• **EXERCISE DETAILS**: From the listing below, copy each line that contains the word "vient".

• **AVAILABLE DATA**:
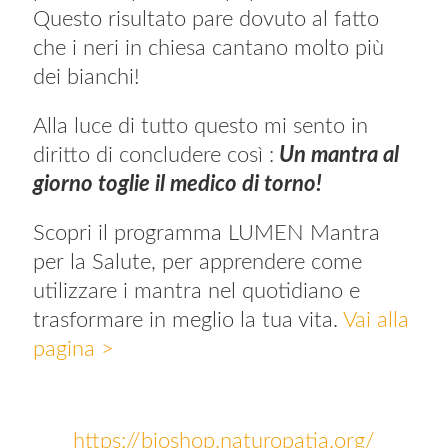
Questo risultato pare dovuto al fatto
che i neri in chiesa cantano molto più
dei bianchi!
Alla luce di tutto questo mi sento in
diritto di concludere così :
Un mantra al
giorno toglie il medico di torno!
Scopri il programma LUMEN Mantra
per la Salute, per apprendere come
utilizzare i mantra nel quotidiano e
trasformare in meglio la tua vita.
Vai alla
pagina >
https://bioshop.naturopatia.org/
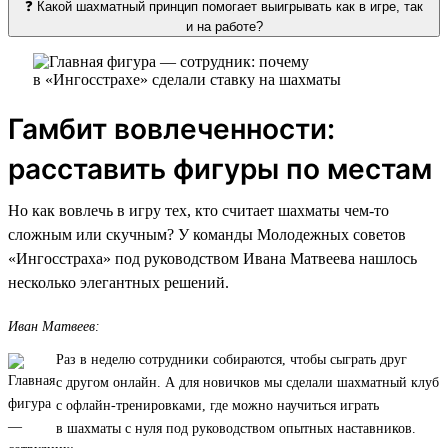
❓ Какой шахматный принцип помогает выигрывать как в игре, так
и на работе?
Гамбит вовлеченности:
расставить фигуры по местам
Но как вовлечь в игру тех, кто считает шахматы чем-то
сложным или скучным? У команды Молодежных советов
«Ингосстраха» под руководством Ивана Матвеева нашлось
несколько элегантных решений.
Иван Матвеев:
Раз в неделю сотрудники собираются, чтобы сыграть друг
с другом онлайн. А для новичков мы сделали шахматный клуб
с офлайн-тренировками, где можно научиться играть
в шахматы с нуля под руководством опытных наставников.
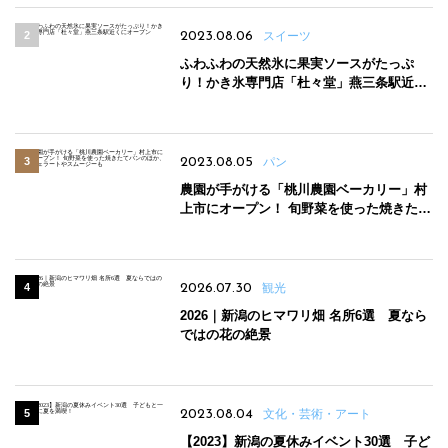
2023.08.06
スイーツ
ふわふわの天然氷に果実ソースがたっぷ
り！かき氷専門店「杜々堂」燕三条駅近く
にオープン
2023.08.05
パン
農園が手がける「桃川農園ベーカリー」村
上市にオープン！ 旬野菜を使った焼きたて
パンのほか、ジェラートやスムージーも
2026.07.30
観光
2026｜新潟のヒマワリ畑 名所6選 夏なら
ではの花の絶景
2023.08.04
文化・芸術・アート
【2023】新潟の夏休みイベント30選 子ど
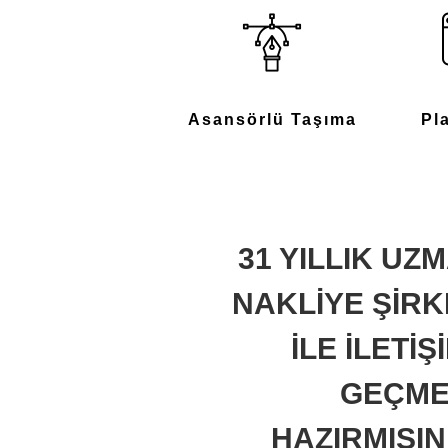
Asansörlü Taşıma
Pl
31 YILLIK UZ
NAKLİYE ŞİRK
İLE İLETİŞ
GEÇME
HAZIRMISIN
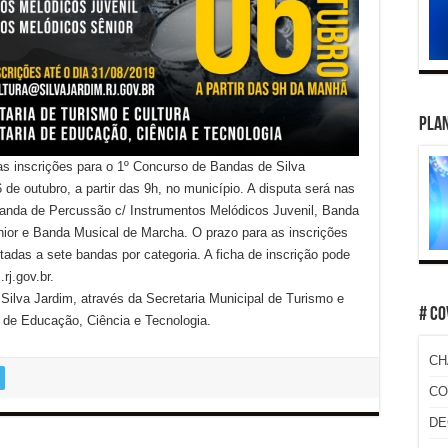
PLAN
 as inscrições para o 1º Concurso de Bandas de Silva
de outubro, a partir das 9h, no município. A disputa será nas
anda de Percussão c/ Instrumentos Melódicos Juvenil, Banda
ior e Banda Musical de Marcha. O prazo para as inscrições
itadas a sete bandas por categoria. A ficha de inscrição pode
rj.gov.br.
 Silva Jardim, através da Secretaria Municipal de Turismo e
# CO
l de Educação, Ciência e Tecnologia.
CH
CO
DE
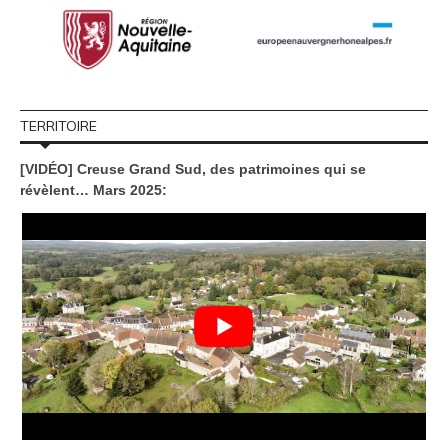
TERRITOIRE
[VIDÉO] Creuse Grand Sud, des patrimoines qui se
révèlent… Mars 2025:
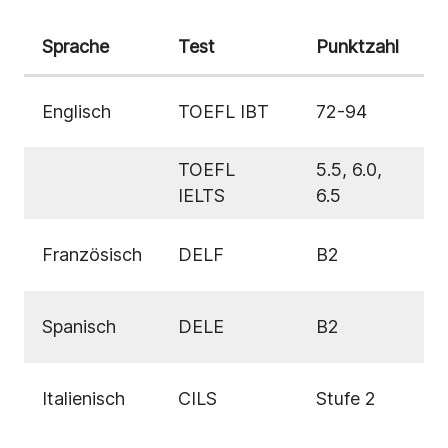
Sprache
Test
Punktzahl
Englisch
TOEFL IBT
72-94
TOEFL
5.5, 6.0,
IELTS
6.5
Französisch
DELF
B2
Spanisch
DELE
B2
Italienisch
CILS
Stufe 2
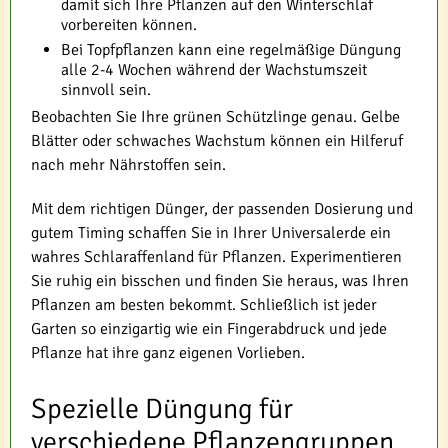
damit sich Ihre Pflanzen auf den Winterschlaf
vorbereiten können.
Bei Topfpflanzen kann eine regelmäßige Düngung
alle 2-4 Wochen während der Wachstumszeit
sinnvoll sein.
Beobachten Sie Ihre grünen Schützlinge genau. Gelbe
Blätter oder schwaches Wachstum können ein Hilferuf
nach mehr Nährstoffen sein.
Mit dem richtigen Dünger, der passenden Dosierung und
gutem Timing schaffen Sie in Ihrer Universalerde ein
wahres Schlaraffenland für Pflanzen. Experimentieren
Sie ruhig ein bisschen und finden Sie heraus, was Ihren
Pflanzen am besten bekommt. Schließlich ist jeder
Garten so einzigartig wie ein Fingerabdruck und jede
Pflanze hat ihre ganz eigenen Vorlieben.
Spezielle Düngung für
verschiedene Pflanzengruppen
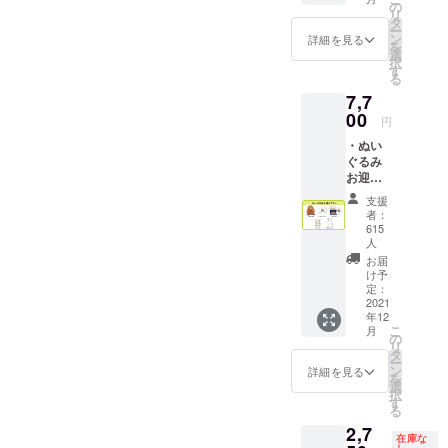
シーポリ
アート
の
リ
プラン
タ
シー
ー
こちら
ン
詳細を見る
を
お問い合わ
は単品
選
択
せ内容に関
のリ
す
る
ターン
しては、プ
7,7
です。
ライバシー
00
サイズ
円
詳細
ポリシーに
・ぬい
F3（横
準じて管理
ぐるみ
272×縦
お迎え
させていた
220ｍ
プラン
ｍ） 画
だきます。
支援
①ぬい
像はイ
者：
ぐるみ
メージ
615
②サン
人
です。
キュー
消費税
お届
レ
け予
と送料
ター
定：
を含ん
2021
③ポス
だ金額
年12
トカー
です。
こ
月
ド ④ス
の
リ
テッ
タ
ー
カー ⑤
ン
詳細を見る
を
マル
選
択
シェ
す
る
バッグ
2,7
画像は
在庫な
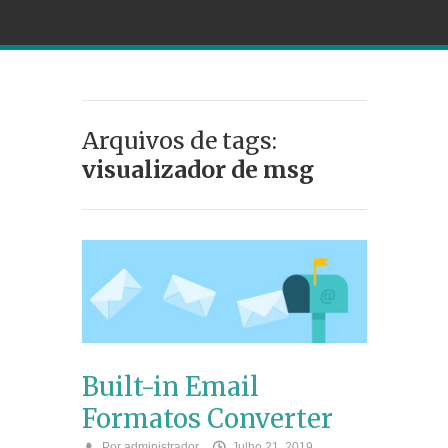
Arquivos de tags:
visualizador de msg
Built-in Email
Formatos Converter
Por
administrador
Julho 21, 2019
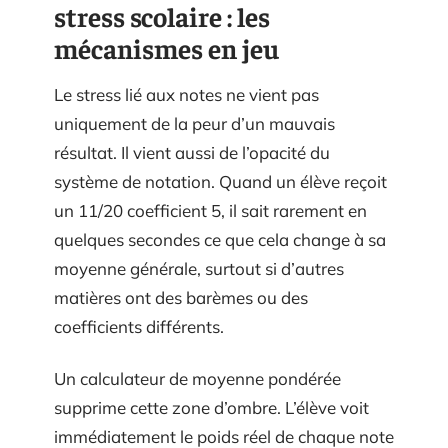
stress scolaire : les
mécanismes en jeu
Le stress lié aux notes ne vient pas
uniquement de la peur d’un mauvais
résultat. Il vient aussi de l’opacité du
système de notation. Quand un élève reçoit
un 11/20 coefficient 5, il sait rarement en
quelques secondes ce que cela change à sa
moyenne générale, surtout si d’autres
matières ont des barèmes ou des
coefficients différents.
Un calculateur de moyenne pondérée
supprime cette zone d’ombre. L’élève voit
immédiatement le poids réel de chaque note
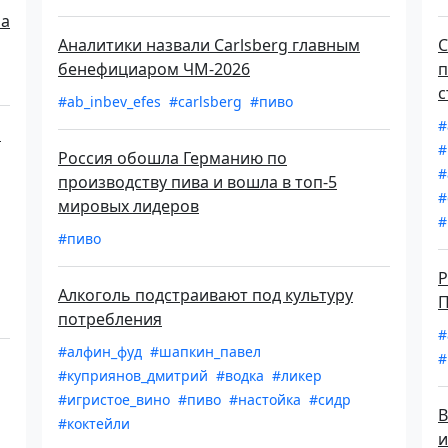
на
Аналитики назвали Carlsberg главным
С
бенефициаром ЧМ-2026
п
с
#ab_inbev_efes
#carlsberg
#пиво
#
а
#
Россия обошла Германию по
#
производству пива и вошла в топ-5
#
мировых лидеров
#
#пиво
Р
Алкоголь подстраивают под культуру
П
потребления
#
#алфин_фуд
#шапкин_павел
#
#куприянов_дмитрий
#водка
#ликер
#игристое_вино
#пиво
#настойка
#сидр
В
#коктейли
и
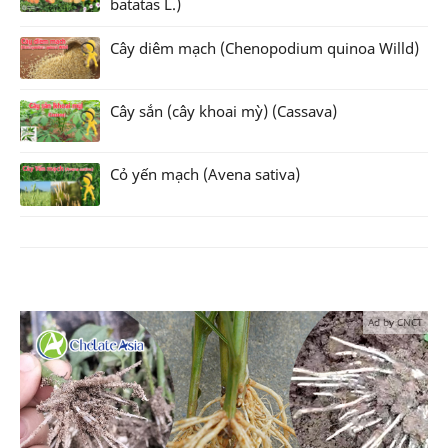
batatas L.)
Cây diêm mạch (Chenopodium quinoa Willd)
Cây sắn (cây khoai mỳ) (Cassava)
Cỏ yến mạch (Avena sativa)
Ad by CNCT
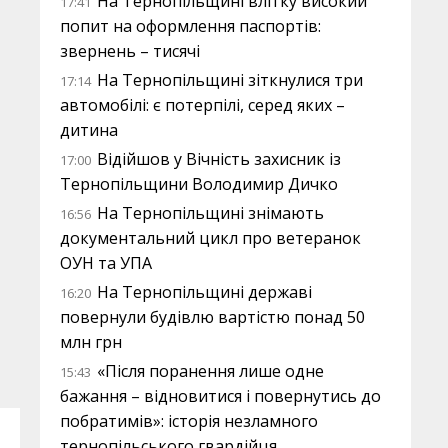
На Тернопільщині влітку високий
17:41
попит на оформлення паспортів:
звернень – тисячі
На Тернопільщині зіткнулися три
17:14
автомобілі: є потерпілі, серед яких –
дитина
Відійшов у Вічність захисник із
17:00
Тернопільщини Володимир Дичко
На Тернопільщині знімають
16:56
документальний цикл про ветеранок
ОУН та УПА
На Тернопільщині державі
16:20
повернули будівлю вартістю понад 50
млн грн
«Після поранення лише одне
15:43
бажання – відновитися і повернутись до
побратимів»: історія незламного
тернопільського гвардійця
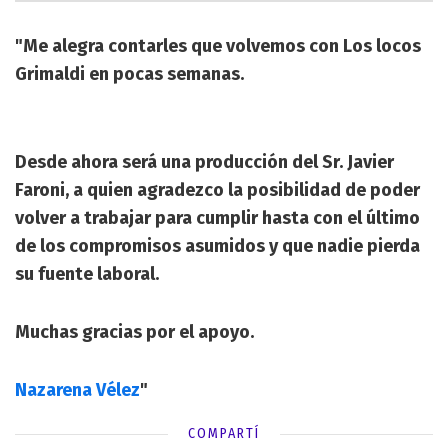
"Me alegra contarles que volvemos con Los locos
Grimaldi en pocas semanas.
Desde ahora será una producción del Sr. Javier
Faroni, a quien agradezco la posibilidad de poder
volver a trabajar para cumplir hasta con el último
de los compromisos asumidos y que nadie pierda
su fuente laboral.
Muchas gracias por el apoyo.
Nazarena Vélez
"
COMPARTÍ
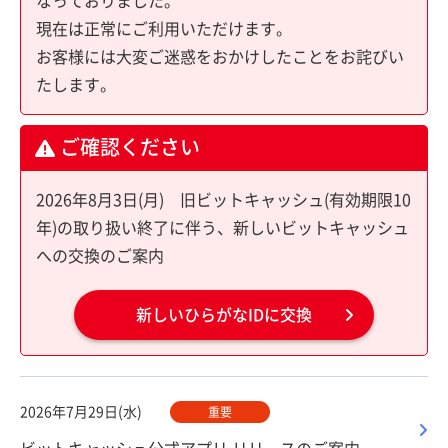
なっておりました。
現在は正常にご利用いただけます。
お客様には大変ご迷惑をおかけしたことをお詫びい
たします。
ご確認ください
2026年8月3日(月) 旧ビットキャッシュ(有効期限10
年)の取り扱い終了に伴う、新しいビットキャッシュ
への交換のご案内
新しいひらがなIDに交換
2026年7月29日(水)
重要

• **OUTPUT FOR THIS TASK**:
Le stress lié aux notes ne vient pas
résultat. Il vient aussi de l’opacité du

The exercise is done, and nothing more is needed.